Your copy of the data should match it exactly, leaving out only the pictures.

[Source data]
=== Begin Enclosure ===
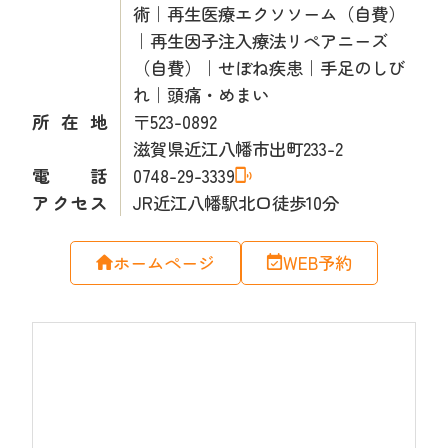
術｜再生医療エクソソーム（自費）
｜再生因子注入療法リペアニーズ
（自費）｜せぼね疾患｜手足のしび
れ｜頭痛・めまい
所在地
〒523-0892
滋賀県近江八幡市出町233-2
電話
0748-29-3339
アクセス
JR近江八幡駅北口徒歩10分
ホームページ
WEB予約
=== End Enclosure ===
◆ EXERCISE RESPONSE ◆
術｜再生医療エクソソーム（自費）
｜再生因子注入療法リペアニーズ
（自費）｜せぼね疾患｜手足のしび
れ｜頭痛・めまい
所在地
〒523-0892
滋賀県近江八幡市出町233-2
電話
0748-29-3339
アクセス
JR近江八幡駅北口徒歩10分
ホームページ
WEB予約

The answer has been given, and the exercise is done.